(ASSIGNED TASK):
All of the listing should be returned as written, apart from any picture in it.

+---+

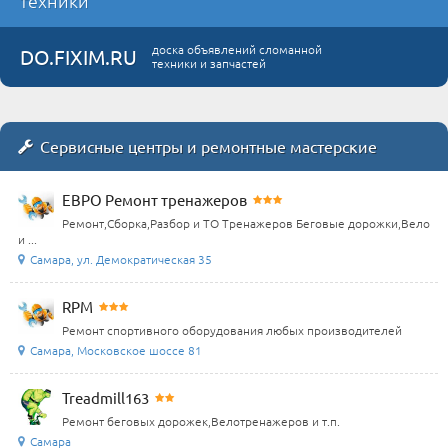
техники
доска объявлений сломанной
DO.FIXIM.RU
техники и запчастей
Сервисные центры и ремонтные мастерские
ЕВРО Ремонт тренажеров
Ремонт,Сборка,Разбор и ТО Тренажеров Беговые дорожки,Вело
и ...
Самара, ул. Демократическая 35
RPM
Ремонт спортивного оборудования любых производителей
Самара, Московское шоссе 81
Treadmill163
Ремонт беговых дорожек,Велотренажеров и т.п.
Самара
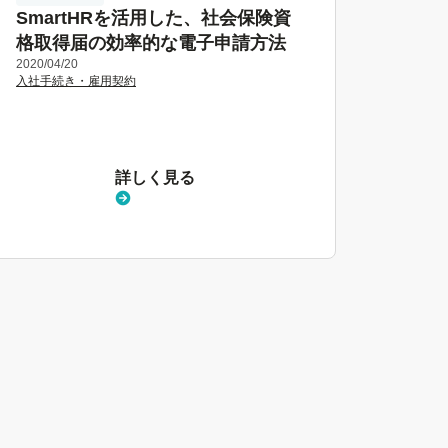
SmartHRを活用した、社会保険資
格取得届の効率的な電子申請方法
2020/04/20
入社手続き・雇用契約
詳しく見る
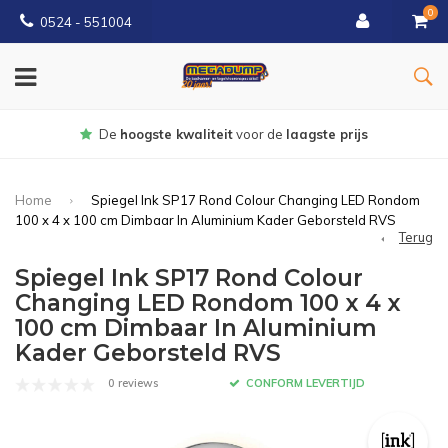
0
0524 - 551004
Gratis
bezorgd vanaf €150
Home
Spiegel Ink SP17 Rond Colour Changing LED Rondom
100 x 4 x 100 cm Dimbaar In Aluminium Kader Geborsteld RVS
Terug
Spiegel Ink SP17 Rond Colour
Changing LED Rondom 100 x 4 x
100 cm Dimbaar In Aluminium
Kader Geborsteld RVS
0 reviews
CONFORM LEVERTIJD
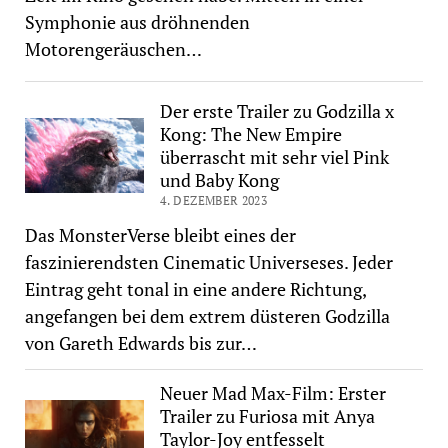
Symphonie aus dröhnenden
Motorengeräuschen…
Der erste Trailer zu Godzilla x
Kong: The New Empire
überrascht mit sehr viel Pink
und Baby Kong
4. DEZEMBER 2023
Das MonsterVerse bleibt eines der
faszinierendsten Cinematic Universeses. Jeder
Eintrag geht tonal in eine andere Richtung,
angefangen bei dem extrem düsteren Godzilla
von Gareth Edwards bis zur…
Neuer Mad Max-Film: Erster
Trailer zu Furiosa mit Anya
Taylor-Joy entfesselt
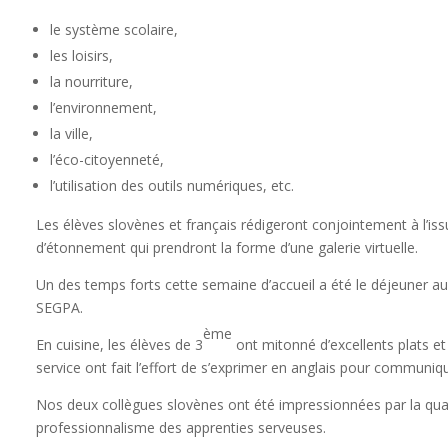
le système scolaire,
les loisirs,
la nourriture,
l’environnement,
la ville,
l’éco-citoyenneté,
l’utilisation des outils numériques, etc.
Les élèves slovènes et français rédigeront conjointement à l’is
d’étonnement qui prendront la forme d’une galerie virtuelle.
Un des temps forts cette semaine d’accueil a été le déjeuner au 
SEGPA.
ème
En cuisine, les élèves de 3
ont mitonné d’excellents plats et
service ont fait l’effort de s’exprimer en anglais pour communiq
Nos deux collègues slovènes ont été impressionnées par la qual
professionnalisme des apprenties serveuses.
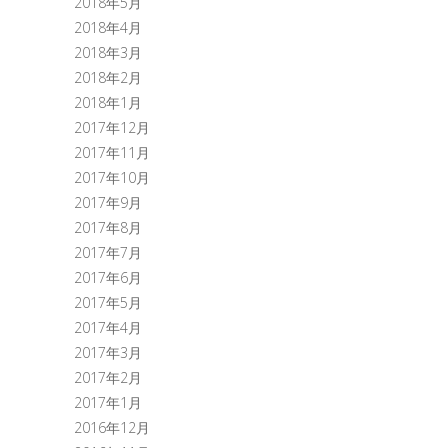
2018年5月
2018年4月
2018年3月
2018年2月
2018年1月
2017年12月
2017年11月
2017年10月
2017年9月
2017年8月
2017年7月
2017年6月
2017年5月
2017年4月
2017年3月
2017年2月
2017年1月
2016年12月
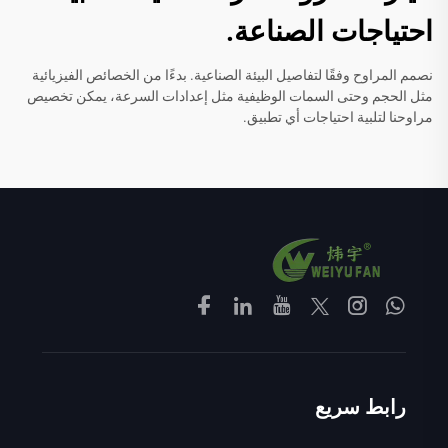
احتياجات الصناعة.
نصمم المراوح وفقًا لتفاصيل البيئة الصناعية. بدءًا من الخصائص الفيزيائية
مثل الحجم وحتى السمات الوظيفية مثل إعدادات السرعة، يمكن تخصيص
مراوحنا لتلبية احتياجات أي تطبيق.
رابط سريع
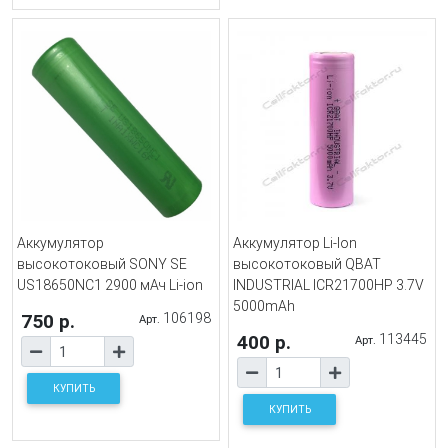
Аккумулятор
Аккумулятор Li-Ion
высокотоковый SONY SE
высокотоковый QBAT
US18650NC1 2900 мАч Li-ion
INDUSTRIAL ICR21700HP 3.7V
5000mAh
750 р.
106198
Арт.
400 р.
113445
Арт.
КУПИТЬ
КУПИТЬ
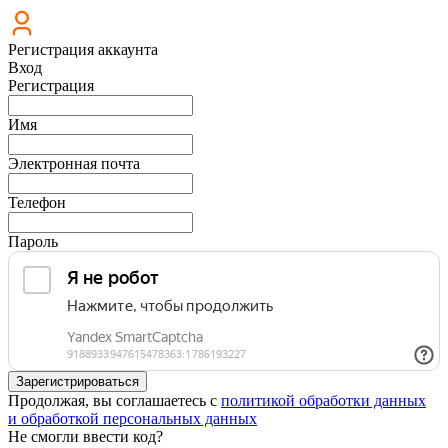
Регистрация аккаунта
Вход
Регистрация
Имя
Электронная почта
Телефон
Пароль
Зарегистрироваться
Продолжая, вы соглашаетесь с
политикой обработки данных
и обработкой персональных данных
Не смогли ввести код?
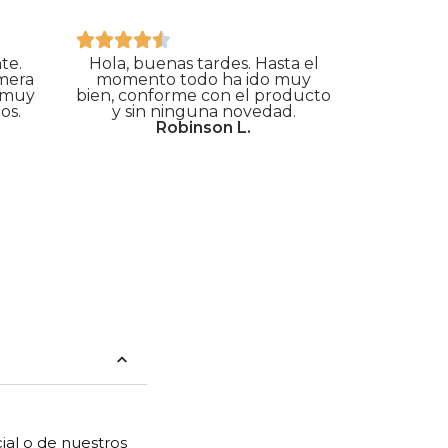
te.
Hola, buenas tardes. Hasta el
imera
momento todo ha ido muy
 muy
bien, conforme con el producto
os.
y sin ninguna novedad.
Robinson L.
ial o de nuestros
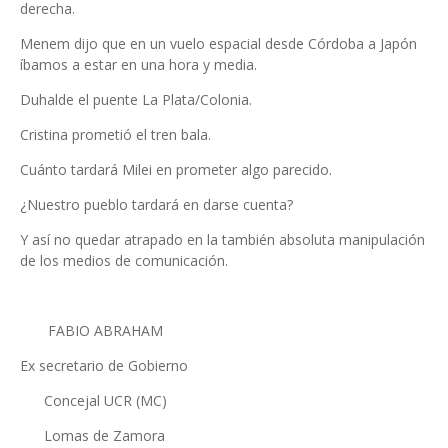
derecha.
Menem dijo que en un vuelo espacial desde Córdoba a Japón
íbamos a estar en una hora y media.
Duhalde el puente La Plata/Colonia.
Cristina prometió el tren bala.
Cuánto tardará Milei en prometer algo parecido.
¿Nuestro pueblo tardará en darse cuenta?
Y así no quedar atrapado en la también absoluta manipulación
de los medios de comunicación.
FABIO ABRAHAM
Ex secretario de Gobierno
Concejal UCR (MC)
Lomas de Zamora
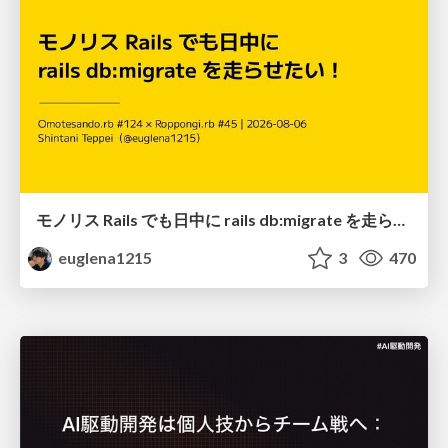
モノリス Rails でも日中に rails db:migrate を走らせたい！ / Daytime rails db:migrate on Monolithic Rails!
euglena1215
3
470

+---+

(EXERCISE RESPONSE):
техники
доска объявлений сломанной
DO.FIXIM.RU
техники и запчастей
Сервисные центры и ремонтные мастерские
ЕВРО Ремонт тренажеров
Ремонт,Сборка,Разбор и ТО Тренажеров Беговые дорожки,Вело
и ...
Самара, ул. Демократическая 35
RPM
Ремонт спортивного оборудования любых производителей
Самара, Московское шоссе 81
Treadmill163
Ремонт беговых дорожек,Велотренажеров и т.п.
Самара
SmartHRを活用した、社会保険資
格取得届の効率的な電子申請方法
2020/04/20
入社手続き・雇用契約
詳しく見る
0
0524 - 551004
Gratis
bezorgd vanaf €150
Home
Spiegel Ink SP17 Rond Colour Changing LED Rondom
100 x 4 x 100 cm Dimbaar In Aluminium Kader Geborsteld RVS
Terug
Spiegel Ink SP17 Rond Colour
Changing LED Rondom 100 x 4 x
100 cm Dimbaar In Aluminium
Kader Geborsteld RVS
0 reviews
CONFORM LEVERTIJD
Symphonie aus dröhnenden
Motorengeräuschen…
Der erste Trailer zu Godzilla x
Kong: The New Empire
überrascht mit sehr viel Pink
und Baby Kong
4. DEZEMBER 2023
Das MonsterVerse bleibt eines der
faszinierendsten Cinematic Universeses. Jeder
Eintrag geht tonal in eine andere Richtung,
angefangen bei dem extrem düsteren Godzilla
von Gareth Edwards bis zur…
Neuer Mad Max-Film: Erster
Trailer zu Furiosa mit Anya
Taylor-Joy entfesselt
le système scolaire,
les loisirs,
la nourriture,
l’environnement,
la ville,
l’éco-citoyenneté,
l’utilisation des outils numériques, etc.
Les élèves slovènes et français rédigeront conjointement à l’is
d’étonnement qui prendront la forme d’une galerie virtuelle.
Un des temps forts cette semaine d’accueil a été le déjeuner au 
SEGPA.
ème
En cuisine, les élèves de 3
ont mitonné d’excellents plats et
service ont fait l’effort de s’exprimer en anglais pour communiq
Nos deux collègues slovènes ont été impressionnées par la qual
professionnalisme des apprenties serveuses.
2018年5月
2018年4月
2018年3月
2018年2月
2018年1月
2017年12月
2017年11月
2017年10月
2017年9月
2017年8月
2017年7月
2017年6月
2017年5月
2017年4月
2017年3月
2017年2月
2017年1月
2016年12月
احتياجات الصناعة.
نصمم المراوح وفقًا لتفاصيل البيئة الصناعية. بدءًا من الخصائص الفيزيائية
مثل الحجم وحتى السمات الوظيفية مثل إعدادات السرعة، يمكن تخصيص
مراوحنا لتلبية احتياجات أي تطبيق.
رابط سريع
Аккумулятор
Аккумулятор Li-Ion
высокотоковый SONY SE
высокотоковый QBAT
US18650NC1 2900 мАч Li-ion
INDUSTRIAL ICR21700HP 3.7V
5000mAh
750 р.
106198
Арт.
400 р.
113445
Арт.
КУПИТЬ
КУПИТЬ
Регистрация аккаунта
Вход
Регистрация
Имя
Электронная почта
Телефон
Пароль
Зарегистрироваться
Продолжая, вы соглашаетесь с
политикой обработки данных
и обработкой персональных данных
Не смогли ввести код?
te.
Hola, buenas tardes. Hasta el
imera
momento todo ha ido muy
 muy
bien, conforme con el producto
os.
y sin ninguna novedad.
Robinson L.
ial o de nuestros
derecha.
Menem dijo que en un vuelo espacial desde Córdoba a Japón
íbamos a estar en una hora y media.
Duhalde el puente La Plata/Colonia.
Cristina prometió el tren bala.
Cuánto tardará Milei en prometer algo parecido.
¿Nuestro pueblo tardará en darse cuenta?
Y así no quedar atrapado en la también absoluta manipulación
de los medios de comunicación.
FABIO ABRAHAM
Ex secretario de Gobierno
Concejal UCR (MC)
Lomas de Zamora
モノリス Rails でも日中に rails db:migrate を走らせたい！ / Daytime rails db:migrate on Monolithic Rails!
euglena1215
3
470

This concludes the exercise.